The Securities Commission claims Nuplex's share price would have fallen by at least a third if it had told the market it had breached its banking commitments in late 2008.
Six current and former Nuplex directors face penalties of up to $1 million dollars each. One of them, David Jackson, has resigned as a member of the Securities Commission.
In its statement of claim filed with the High Court in Wellington on Wednesday, the commission said Nuplex knew it would breach its banking covenants on 17 December.
The resins maker told its bank about the breach and a proposed solution to fix it on 22 December, though the bank said it would not be able to respond until the next month.

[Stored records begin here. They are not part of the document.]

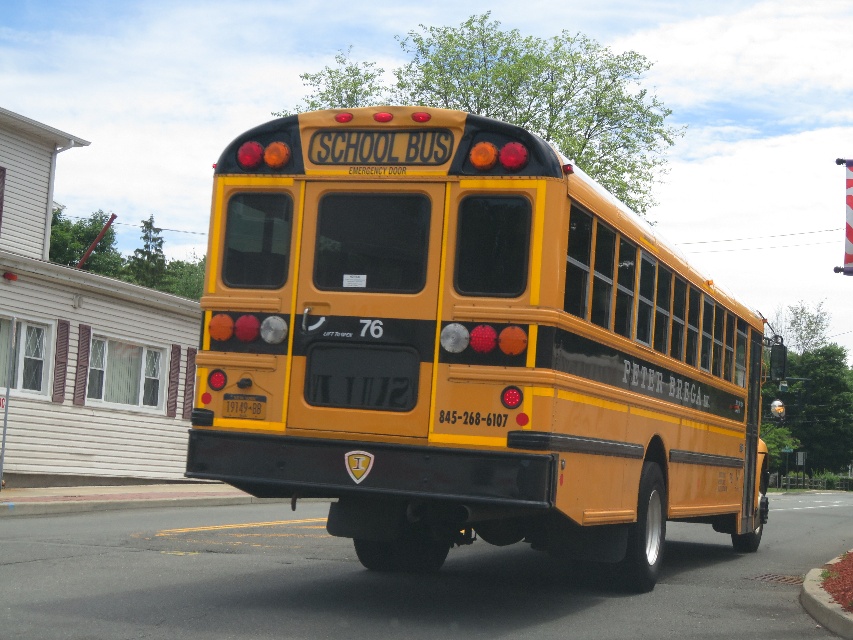 Question: Which point is closer to the camera?

Choices:
 (A) (848, 621)
 (B) (239, 396)

Answer: (A)

Question: Does concrete at lower right appear on the right side of yellow matte license plate at center?

Choices:
 (A) no
 (B) yes

Answer: (B)

Question: Does yellow matte/solid school bus at center appear under concrete at lower right?

Choices:
 (A) yes
 (B) no

Answer: (B)

Question: Does concrete at lower right lie in front of yellow matte license plate at center?

Choices:
 (A) yes
 (B) no

Answer: (A)

Question: Which point appears closest to the camera in this image?

Choices:
 (A) (236, 394)
 (B) (312, 257)
 (C) (840, 620)

Answer: (C)

Question: Which point appears closest to the camera in this image?

Choices:
 (A) (805, 611)
 (B) (264, 397)
 (C) (520, 132)

Answer: (C)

The commission claims it should have released the information then, breaching the continuous disclosure rules.
If it had, the commission says Nuplex's shares would have fallen 30%.

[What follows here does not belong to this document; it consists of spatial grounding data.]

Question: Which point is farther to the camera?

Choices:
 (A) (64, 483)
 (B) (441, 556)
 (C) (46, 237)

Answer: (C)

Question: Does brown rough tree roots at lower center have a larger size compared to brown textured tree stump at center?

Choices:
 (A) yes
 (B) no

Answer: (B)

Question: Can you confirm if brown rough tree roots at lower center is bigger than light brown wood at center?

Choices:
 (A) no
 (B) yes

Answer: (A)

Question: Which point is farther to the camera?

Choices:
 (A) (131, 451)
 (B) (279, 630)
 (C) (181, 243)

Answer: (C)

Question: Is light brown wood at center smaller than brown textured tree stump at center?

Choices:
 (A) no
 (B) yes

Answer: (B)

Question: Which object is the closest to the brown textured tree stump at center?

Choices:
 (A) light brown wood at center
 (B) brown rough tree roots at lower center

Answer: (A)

It argues Nuplex's failure to do so harmed buyers of Nuplex's stock and damaged the reputation of New Zealand's securities markets.

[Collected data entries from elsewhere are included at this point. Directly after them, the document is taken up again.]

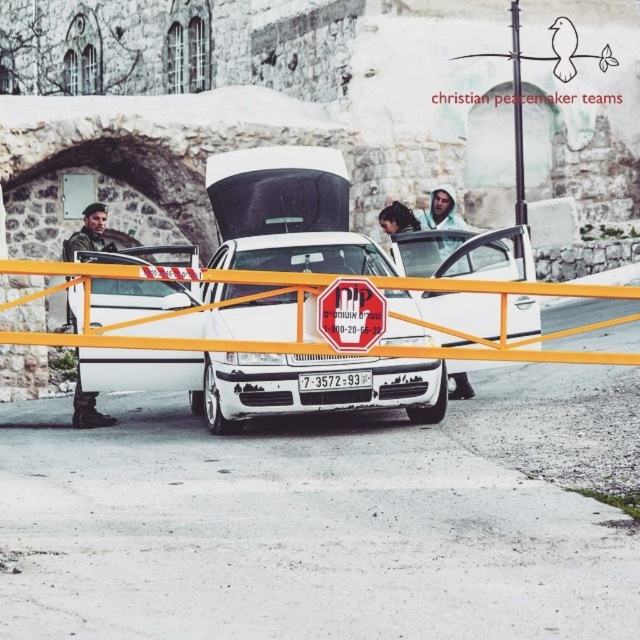 Question: Is red plastic stop sign at center wider than white plastic license plate at center?

Choices:
 (A) no
 (B) yes

Answer: (A)

Question: Among these points, which one is nearest to the camera?

Choices:
 (A) (324, 372)
 (B) (320, 294)
 (C) (92, 218)

Answer: (B)

Question: Is white glossy car at center smaller than red plastic stop sign at center?

Choices:
 (A) yes
 (B) no

Answer: (B)

Question: Which point is closer to the camera?

Choices:
 (A) white glossy car at center
 (B) white plastic license plate at center
 (C) red plastic stop sign at center
 (D) camouflage fabric uniform at center

Answer: (C)

Question: Can you confirm if red plastic stop sign at center is bigger than camouflage fabric uniform at center?

Choices:
 (A) yes
 (B) no

Answer: (B)

Question: Which object is positioned farthest from the white plastic license plate at center?

Choices:
 (A) red plastic stop sign at center
 (B) camouflage fabric uniform at center
 (C) white glossy car at center

Answer: (B)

The commission alleges Nuplex should have also revealed the breach in late January, which it says would have also caused the share price to fall by 30%.
Nuplex admitted it would breach its banking covenants on 19 February after a query by the stock exchange, following a downwards revision of its forecast earnings earlier in the month.
The commission claims a third breach occurred when Nuplex reported its half year result in late February, which included the confirmed breach.
Nuplex rejects the commission's claims.
The company says it did not breach continuous disclosure rules as negotiations with its banks were not complete, and a premature announcement would have hurt Nuplex, its shareholders and its banks.
The first hearing in the case against Nuplex will take place in June.